I know, I know, your feed plot should already be well underway. But if you’re like me, summer chores got the best of you, and you’re a little late putting it in the ground. The good news is, you’re not too late, particularly if you’re south of the Mason-Dixon like myself. Brassicas and tender cereal grains are damn near irresistible to whitetail, are easy for even novices to plant and, best of all, can survive blowing snow and icy cold. Here are a few planting tips for your procrastination-plot.
Placement
As the summer sun has all but abated, try to avoid shady areas. Your plants will need all the sunlight you can get them. Rocky ground, sandy spots, and anywhere with poor moisture are also good to avoid. To dodge early frost, try to stick to higher ground (heat rises, after all), though that’s less crucial for these hardy plants.
Brassicas
Of course the whole magic of brassicas revolves around frost. You see, after the first frost, the weather turns their starches into sugars, which deer just cannot get enough of. Mustard-type plants, they have large green leaves, and some (like turnips and radishes) have root bulbs. The large leaves are an added bonus, as the shade they impose upon the ground crowds out most weeds around them, while still allowing them to soak up what sunlight is left in the day.
To prepare soil, kill anything in the area with glyphosate herbicide. Then add a 19-19-19 fertilizer, along with some lime (a ton per acre is recommended, but just use that as a baseline, as I’m sure most feed plots will be far smaller). Then till the soil, pack (or cultipack) it down, and scatter seeds at roughly four to nine pounds per acre. Repack, or if your area is small enough to measure, add about a quarter inch of lightly packed dirt over the seeds.
Cereals
For deer, we are mostly talking oats, wheat and rye. These will draw your deer a little before the brassicas, and should be planted no later than September, while brassicas can be planted through November (at least in the South).
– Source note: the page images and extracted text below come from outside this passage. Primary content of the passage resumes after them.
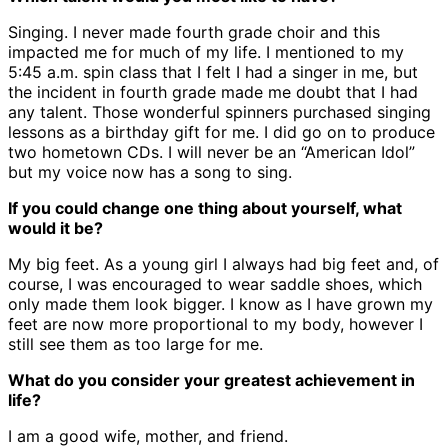
Singing. I never made fourth grade choir and this
impacted me for much of my life. I mentioned to my
5:45 a.m. spin class that I felt I had a singer in me, but
the incident in fourth grade made me doubt that I had
any talent. Those wonderful spinners purchased singing
lessons as a birthday gift for me. I did go on to produce
two hometown CDs. I will never be an “American Idol”
but my voice now has a song to sing.
If you could change one thing about yourself, what
would it be?
My big feet. As a young girl I always had big feet and, of
course, I was encouraged to wear saddle shoes, which
only made them look bigger. I know as I have grown my
feet are now more proportional to my body, however I
still see them as too large for me.
What do you consider your greatest achievement in
life?
I am a good wife, mother, and friend.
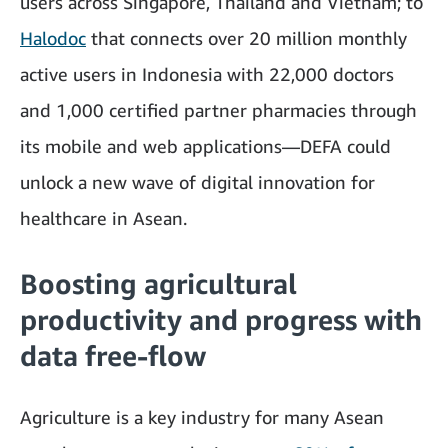
users across Singapore, Thailand and Vietnam; to
Halodoc
that connects over 20 million monthly
active users in Indonesia with 22,000 doctors
and 1,000 certified partner pharmacies through
its mobile and web applications—DEFA could
unlock a new wave of digital innovation for
healthcare in Asean.
Boosting agricultural
productivity and progress with
data free-flow
Agriculture is a key industry for many Asean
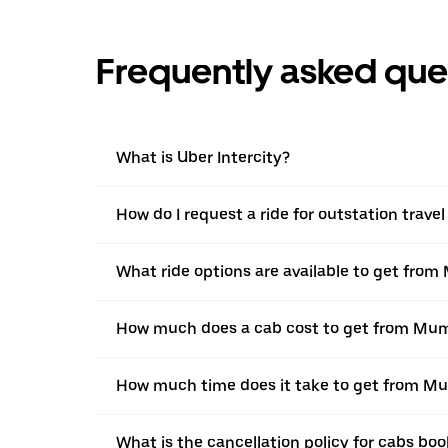
Frequently asked que
What is Uber Intercity?
How do I request a ride for outstation trav
What ride options are available to get fro
How much does a cab cost to get from Mum
How much time does it take to get from M
What is the cancellation policy for cabs b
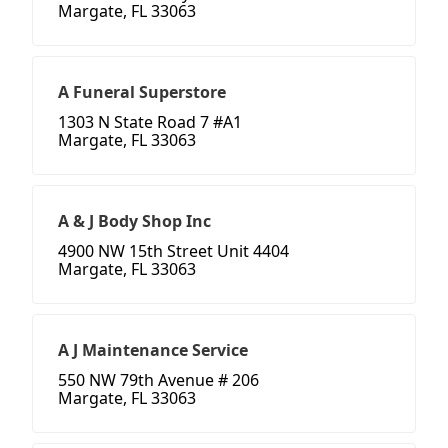
Margate, FL 33063
A Funeral Superstore
1303 N State Road 7 #A1
Margate, FL 33063
A & J Body Shop Inc
4900 NW 15th Street Unit 4404
Margate, FL 33063
A J Maintenance Service
550 NW 79th Avenue # 206
Margate, FL 33063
Rye is the easiest to plant. Spread it out on a tilled plot, and you’ll have a full grown field in no time. If you have a disker, even better and a cultipacker, better still. The protein level (which attracts deer) is a modest 10-15 percent.
Oats are a little harder, but their protein sits at 15-25 percent, and are preferred by whitetails. A cold-tolerating species, oats can perform through the winter. If they get over five-inches, mow them back down to 3, as they are too tough to interest deer at that height.
Wheat has 12-20 percent protein, and rebounds from grazing well. Both wheat and oats can be planted 1/2 an inch to an inch down in a tilled plot, before packing for germination. It should also be kept to no more than five inches in height.
Those are the basics and, this late in the season, that about all you’ve got time for. Head on out, get some seeds and get planting yall! Happy hunting.
A humble homesteader based in an undisclosed location, Lars Drecker splits his time between tending his little slice of self-sustaining heaven, and bothering his neighbors to do his work for him. This is mainly the fault of a debilitating predilection for fishing, hunting, camping and all other things outdoors. When not engaged in any of the above activities, you can normally find him broken down on the side of the road, in some piece of junk he just “fixed-up.”
William Lloyd Johnson III says
What research has brassicas becoming sweeter with starch becoming sugar ?Old wives tale IMO .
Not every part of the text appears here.